Research has shown that PLXNB2 enhances Rnd3-induced cell rounding and inhibits invasion. Functional interactions can be visualized through co-staining of PLXNB2 and FLAG-tagged Rnd3 proteins, with actin filaments detected using fluorescently-conjugated phalloidin .

• How can PLXNB2 antibodies be used to investigate its role in cancer progression?

To investigate PLXNB2's role in cancer progression:

• Immunohistochemical profiling: Compare PLXNB2 expression across cancer stages and grades

• Survival correlation: Analyze PLXNB2 expression in relation to patient outcomes (elevated PLXNB2 correlates with reduced survival in prostate cancer, glioma, and breast cancer patients)

• Functional blockade: Use antibodies against the ANG binding site (aa 424-441) to inhibit tumor growth

• Cell proliferation assays: Measure cancer cell growth following PLXNB2 antibody treatment or PLXNB2 knockdown

• In vivo xenograft models: Assess tumor growth inhibition using anti-PLXNB2 antibodies

• RNA processing analysis: Measure 47S rRNA transcription and tiRNA production as downstream readouts

Studies have shown that antibodies generated against the ANG binding site on PLXNB2 can inhibit established xenograft tumors in vivo, suggesting therapeutic potential. The monoclonal antibody mAb17 has demonstrated complete blocking of nuclear translocation of ANG and abolishment of angiogenic activity .

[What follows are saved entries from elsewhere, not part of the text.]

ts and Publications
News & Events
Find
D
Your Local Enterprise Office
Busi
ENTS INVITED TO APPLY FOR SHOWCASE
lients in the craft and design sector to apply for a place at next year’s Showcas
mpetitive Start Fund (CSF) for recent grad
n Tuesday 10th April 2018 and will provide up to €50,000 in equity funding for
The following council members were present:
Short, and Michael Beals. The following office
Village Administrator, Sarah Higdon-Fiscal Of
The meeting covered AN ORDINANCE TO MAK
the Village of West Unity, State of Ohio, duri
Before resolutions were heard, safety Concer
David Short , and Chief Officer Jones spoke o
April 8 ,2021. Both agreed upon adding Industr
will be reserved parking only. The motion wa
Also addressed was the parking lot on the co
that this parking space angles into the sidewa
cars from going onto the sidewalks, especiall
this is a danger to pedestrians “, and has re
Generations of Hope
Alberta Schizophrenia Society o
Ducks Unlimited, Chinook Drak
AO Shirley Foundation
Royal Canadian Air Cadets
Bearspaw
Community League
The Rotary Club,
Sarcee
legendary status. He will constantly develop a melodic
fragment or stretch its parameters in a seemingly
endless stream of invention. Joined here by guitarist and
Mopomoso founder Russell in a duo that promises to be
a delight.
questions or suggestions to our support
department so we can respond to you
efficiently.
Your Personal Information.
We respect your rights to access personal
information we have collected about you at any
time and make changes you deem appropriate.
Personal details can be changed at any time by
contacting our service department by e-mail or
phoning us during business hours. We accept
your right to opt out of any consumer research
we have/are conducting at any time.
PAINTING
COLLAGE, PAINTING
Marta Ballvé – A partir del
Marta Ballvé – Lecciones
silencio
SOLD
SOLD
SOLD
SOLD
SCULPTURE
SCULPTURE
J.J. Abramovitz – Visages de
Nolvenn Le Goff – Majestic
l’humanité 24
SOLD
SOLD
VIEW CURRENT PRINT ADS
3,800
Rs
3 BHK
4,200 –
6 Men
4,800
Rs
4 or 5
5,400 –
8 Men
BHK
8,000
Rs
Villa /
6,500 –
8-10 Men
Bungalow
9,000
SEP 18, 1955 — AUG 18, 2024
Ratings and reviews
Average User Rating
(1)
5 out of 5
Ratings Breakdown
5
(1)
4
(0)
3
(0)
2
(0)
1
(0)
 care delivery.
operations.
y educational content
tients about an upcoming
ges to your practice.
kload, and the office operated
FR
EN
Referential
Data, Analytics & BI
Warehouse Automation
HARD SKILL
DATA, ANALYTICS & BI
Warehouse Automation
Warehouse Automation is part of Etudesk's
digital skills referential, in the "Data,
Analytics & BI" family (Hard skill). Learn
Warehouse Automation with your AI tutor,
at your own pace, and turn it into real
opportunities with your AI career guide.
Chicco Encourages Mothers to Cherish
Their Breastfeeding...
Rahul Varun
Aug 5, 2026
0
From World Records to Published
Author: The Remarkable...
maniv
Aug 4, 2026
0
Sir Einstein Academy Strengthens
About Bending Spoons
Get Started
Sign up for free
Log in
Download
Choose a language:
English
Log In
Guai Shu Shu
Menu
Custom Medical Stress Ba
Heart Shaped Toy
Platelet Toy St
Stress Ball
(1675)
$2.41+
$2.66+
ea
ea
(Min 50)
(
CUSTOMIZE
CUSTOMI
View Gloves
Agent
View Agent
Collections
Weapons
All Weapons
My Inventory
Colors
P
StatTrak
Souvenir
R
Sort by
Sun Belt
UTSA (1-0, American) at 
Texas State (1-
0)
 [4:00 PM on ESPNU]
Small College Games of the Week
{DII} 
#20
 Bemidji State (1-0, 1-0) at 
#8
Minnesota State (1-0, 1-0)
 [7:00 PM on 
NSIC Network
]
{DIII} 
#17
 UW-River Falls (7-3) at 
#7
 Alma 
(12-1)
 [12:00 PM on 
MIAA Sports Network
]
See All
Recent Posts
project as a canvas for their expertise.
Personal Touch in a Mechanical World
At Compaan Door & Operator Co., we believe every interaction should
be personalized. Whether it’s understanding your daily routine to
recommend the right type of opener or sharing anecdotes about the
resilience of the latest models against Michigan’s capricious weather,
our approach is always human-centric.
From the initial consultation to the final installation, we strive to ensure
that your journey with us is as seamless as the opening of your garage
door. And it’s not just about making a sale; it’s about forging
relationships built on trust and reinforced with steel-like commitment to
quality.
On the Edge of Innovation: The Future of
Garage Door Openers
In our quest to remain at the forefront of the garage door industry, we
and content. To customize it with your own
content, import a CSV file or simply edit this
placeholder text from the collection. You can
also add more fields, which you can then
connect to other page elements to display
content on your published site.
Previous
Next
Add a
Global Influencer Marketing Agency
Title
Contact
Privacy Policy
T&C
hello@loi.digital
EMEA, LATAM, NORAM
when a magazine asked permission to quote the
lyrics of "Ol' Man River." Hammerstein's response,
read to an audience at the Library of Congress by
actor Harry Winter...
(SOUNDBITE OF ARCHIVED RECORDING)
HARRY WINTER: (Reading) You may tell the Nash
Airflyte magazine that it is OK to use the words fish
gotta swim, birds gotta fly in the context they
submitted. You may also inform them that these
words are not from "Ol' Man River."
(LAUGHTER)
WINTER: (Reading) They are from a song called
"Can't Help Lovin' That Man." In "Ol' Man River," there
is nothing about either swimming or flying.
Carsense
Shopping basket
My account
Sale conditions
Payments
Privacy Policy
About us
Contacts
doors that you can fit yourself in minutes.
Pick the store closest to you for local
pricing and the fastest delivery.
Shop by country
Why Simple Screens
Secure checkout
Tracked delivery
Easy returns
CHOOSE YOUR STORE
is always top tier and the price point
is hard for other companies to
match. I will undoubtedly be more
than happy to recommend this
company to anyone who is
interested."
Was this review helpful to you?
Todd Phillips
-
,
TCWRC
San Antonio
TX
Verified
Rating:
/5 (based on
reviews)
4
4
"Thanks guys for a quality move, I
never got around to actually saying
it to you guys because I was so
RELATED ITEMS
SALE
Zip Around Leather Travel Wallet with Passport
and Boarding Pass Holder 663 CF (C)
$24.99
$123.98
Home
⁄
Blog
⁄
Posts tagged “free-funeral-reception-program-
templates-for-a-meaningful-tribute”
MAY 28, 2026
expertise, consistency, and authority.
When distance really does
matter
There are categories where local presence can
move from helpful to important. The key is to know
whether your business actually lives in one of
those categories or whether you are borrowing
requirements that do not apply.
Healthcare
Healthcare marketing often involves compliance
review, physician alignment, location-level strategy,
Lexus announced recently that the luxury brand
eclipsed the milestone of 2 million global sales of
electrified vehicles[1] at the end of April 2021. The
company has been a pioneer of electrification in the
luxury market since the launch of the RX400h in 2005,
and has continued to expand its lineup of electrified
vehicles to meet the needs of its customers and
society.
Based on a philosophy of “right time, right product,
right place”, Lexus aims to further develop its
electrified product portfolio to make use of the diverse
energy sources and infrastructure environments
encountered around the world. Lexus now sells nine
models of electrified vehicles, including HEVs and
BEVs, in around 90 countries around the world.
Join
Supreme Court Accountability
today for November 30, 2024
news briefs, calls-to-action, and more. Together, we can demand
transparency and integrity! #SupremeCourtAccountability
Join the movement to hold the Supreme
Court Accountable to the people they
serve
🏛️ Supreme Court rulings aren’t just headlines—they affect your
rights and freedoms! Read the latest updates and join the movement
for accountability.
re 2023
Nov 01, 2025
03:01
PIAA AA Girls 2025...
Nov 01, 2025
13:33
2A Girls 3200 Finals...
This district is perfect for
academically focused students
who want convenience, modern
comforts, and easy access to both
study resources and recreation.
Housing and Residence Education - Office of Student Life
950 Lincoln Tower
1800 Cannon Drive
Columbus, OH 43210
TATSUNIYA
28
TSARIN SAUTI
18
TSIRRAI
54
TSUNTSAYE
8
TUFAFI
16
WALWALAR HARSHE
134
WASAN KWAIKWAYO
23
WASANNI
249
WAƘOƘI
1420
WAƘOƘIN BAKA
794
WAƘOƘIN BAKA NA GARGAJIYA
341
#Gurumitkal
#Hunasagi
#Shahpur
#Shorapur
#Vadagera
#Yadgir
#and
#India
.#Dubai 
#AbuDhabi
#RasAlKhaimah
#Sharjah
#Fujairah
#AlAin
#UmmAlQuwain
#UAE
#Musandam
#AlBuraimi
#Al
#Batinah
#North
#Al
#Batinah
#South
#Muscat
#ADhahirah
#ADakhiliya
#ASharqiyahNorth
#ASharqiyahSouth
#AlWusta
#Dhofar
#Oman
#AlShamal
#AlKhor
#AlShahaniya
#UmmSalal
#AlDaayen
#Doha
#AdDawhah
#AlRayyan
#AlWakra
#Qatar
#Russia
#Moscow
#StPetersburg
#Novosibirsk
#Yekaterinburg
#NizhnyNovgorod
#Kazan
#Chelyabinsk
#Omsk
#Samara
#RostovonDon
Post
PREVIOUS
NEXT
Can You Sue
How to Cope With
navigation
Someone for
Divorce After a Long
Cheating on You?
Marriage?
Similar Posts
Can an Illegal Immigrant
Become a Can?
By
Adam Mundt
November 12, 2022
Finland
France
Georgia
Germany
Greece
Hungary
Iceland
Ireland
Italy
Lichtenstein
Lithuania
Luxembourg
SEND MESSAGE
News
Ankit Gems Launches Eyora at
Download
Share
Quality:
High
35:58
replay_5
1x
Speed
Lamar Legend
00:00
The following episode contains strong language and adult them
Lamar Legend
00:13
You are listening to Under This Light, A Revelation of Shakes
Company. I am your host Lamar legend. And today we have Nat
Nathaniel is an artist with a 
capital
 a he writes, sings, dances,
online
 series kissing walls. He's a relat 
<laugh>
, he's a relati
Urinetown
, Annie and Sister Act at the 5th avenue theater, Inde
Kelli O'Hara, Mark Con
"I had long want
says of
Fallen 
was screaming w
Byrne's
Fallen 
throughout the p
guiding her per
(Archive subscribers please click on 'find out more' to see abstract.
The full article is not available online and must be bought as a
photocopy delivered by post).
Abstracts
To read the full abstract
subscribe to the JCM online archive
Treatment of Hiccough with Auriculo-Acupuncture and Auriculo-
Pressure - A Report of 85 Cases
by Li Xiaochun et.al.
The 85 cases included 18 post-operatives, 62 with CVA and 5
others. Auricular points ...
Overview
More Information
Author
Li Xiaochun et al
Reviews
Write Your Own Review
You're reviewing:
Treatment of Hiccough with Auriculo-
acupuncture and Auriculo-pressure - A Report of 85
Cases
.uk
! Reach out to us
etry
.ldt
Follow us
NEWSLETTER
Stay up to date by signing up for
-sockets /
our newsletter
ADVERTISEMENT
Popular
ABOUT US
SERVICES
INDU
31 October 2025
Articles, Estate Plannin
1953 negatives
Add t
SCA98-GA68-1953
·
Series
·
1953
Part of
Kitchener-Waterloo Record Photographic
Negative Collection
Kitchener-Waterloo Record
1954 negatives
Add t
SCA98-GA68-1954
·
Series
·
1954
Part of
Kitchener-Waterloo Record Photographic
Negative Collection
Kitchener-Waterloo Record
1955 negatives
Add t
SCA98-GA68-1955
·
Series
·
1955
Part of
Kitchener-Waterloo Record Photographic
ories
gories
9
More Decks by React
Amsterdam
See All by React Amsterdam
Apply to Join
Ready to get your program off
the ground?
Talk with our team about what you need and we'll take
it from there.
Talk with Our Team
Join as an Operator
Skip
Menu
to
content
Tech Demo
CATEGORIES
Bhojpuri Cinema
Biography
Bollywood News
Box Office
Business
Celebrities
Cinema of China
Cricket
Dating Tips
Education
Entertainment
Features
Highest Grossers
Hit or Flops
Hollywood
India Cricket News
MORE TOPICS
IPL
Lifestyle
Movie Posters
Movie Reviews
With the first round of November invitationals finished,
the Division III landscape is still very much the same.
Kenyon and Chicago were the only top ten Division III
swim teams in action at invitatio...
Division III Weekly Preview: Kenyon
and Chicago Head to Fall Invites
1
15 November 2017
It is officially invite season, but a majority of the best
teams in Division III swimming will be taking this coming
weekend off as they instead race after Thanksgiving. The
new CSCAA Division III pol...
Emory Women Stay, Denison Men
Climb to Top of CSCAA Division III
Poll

• What methods are available for studying PLXNB2's role in neuronal development and function?

For investigating PLXNB2's neuronal functions:

• Neurite outgrowth assays: Measure neurite length and branching in P19 cells treated with PLXNB2 antibodies

• Apoptosis assays: Assess protection against serum starvation-induced apoptosis in neuronal cells

• ANG nuclear translocation: Visualize subcellular localization under growth conditions

• Stress granule formation: Monitor ANG localization to stress granules under stress conditions

• Genetically modified mouse models: Use conditional PLXNB2 knockout in specific neuronal populations

• Electrophysiology: Measure functional consequences of PLXNB2 manipulation on neuronal activity

PLXNB2 is expressed on the surface of P19 cells, and antibodies against PLXNB2 (e.g., mAb17) inhibit P19 cell proliferation and diminish the protective activity of ANG against serum starvation-induced apoptosis . PLXNB2 mediates ANG-induced neurogenesis and neuroprotection, suggesting potential therapeutic implications for neurodegenerative diseases like ALS and Parkinson's disease .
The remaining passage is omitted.